A Blog by Jonathan Low

 

Jun 3, 2011

Research: Tax Increases Do Not Lead the Rich To Move

Bankers and their banks have been threatening for the past year to 'take

their talents elsewhere' should taxes or regulatory pressure increase beyong what they consider reasonable. That threat implied that they would leave the US or UK and move to, say, Switzerland. A recent study reports that actual tax increases, some quite substantial, created no exodus from one state to the other in the US, despite the fact that some of the states are minutes away from each other. The lesson is that it is harder and more expensive to move than to stay put. Policy makers take note. JL

Yves Smith has the report in naked capitalism:
"A solid paper by Cristobal Young and Charles Varner, “Millionaire Migration and State Taxation of Top Incomes” (hat tip Matt) helps debunk the idea that high income individuals will pull up stakes if their taxes go up. The case study is an interesting one: New Jersey’s tax increases on top earners. New Jersey made the biggest increase of all US states, and also has the distinction of having a low income tax state (Connecticut) nearby, meaning that tax-sensitive residents had an option of moving not all that far to escape the increase, which presumably would allow them to maintain family ties.
The study results might be labeled “Millionaires are People Too.” Economists and lobbyists love to stress often base their arguments upon economic rationality and contend that everyone is out to maximize his personal bottom line. But moving is a hassle and costly, and most people’s social lives are grounded in their community and their workplace. Relocating is likely to result in a longer commute for those still employed, would cause disruption to any children still in school and would weaken many existing social relationships. The study also provides a survey of the literature, noting findings in Switzerland, for instance, of communities in neighboring cantons with even wider taxation differences and little evidence of tax-driven migration.

From the abstract:

This paper examines the migration response to a millionaire tax in New Jersey, which raised the tax rate on top earners by 2.6 percentage points, becoming one of the highest rates in the country. Drawing on complete NJ state tax micro-data, we estimate the migration response of millionaires using a difference-in-difference strategy. The results indicate little responsiveness, with semi-elasticities mostly below 0.1. Tax-induced migration is higher among people of retirement age, people living off investments rather than wages, and potentially those who work (and pay tax) entirely in-state. The tax is estimated to raise $1 billion per year and modestly reduce income inequality.

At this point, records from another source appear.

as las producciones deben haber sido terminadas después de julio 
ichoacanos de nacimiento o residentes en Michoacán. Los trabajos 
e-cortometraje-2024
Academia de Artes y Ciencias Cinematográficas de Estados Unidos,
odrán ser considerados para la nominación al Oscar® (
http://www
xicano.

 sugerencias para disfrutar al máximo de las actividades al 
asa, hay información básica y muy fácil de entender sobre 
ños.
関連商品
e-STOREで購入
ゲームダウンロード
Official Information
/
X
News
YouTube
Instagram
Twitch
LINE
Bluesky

Now presumably there is a level of tax differentials that might lead more higher income individuals to act. But the very wealthy are already likely to have fairly well developed tax sheltering strategies already at work; the marginal benefit for them of establishing a residence in a tax favored jurisdiction (beyond the methods they already have in place) and spending enough time there for it to be credible may not be great enough for them to change behavior (yes, there are places like Monaco, which has more overtanned middle aged men in nice Italian leather shoes and shapely blonde young women than I recall seeing in combination anywhere else, but the argument is that locales like that are already established and have their residents). The general conclusion of the paper is plausible: that moderate tax increases on the rich, even if no neighboring jurisdictions follow suit, is unlikely to lead to much in the way of emigration and will thus be a net plus in terms of tax receipts.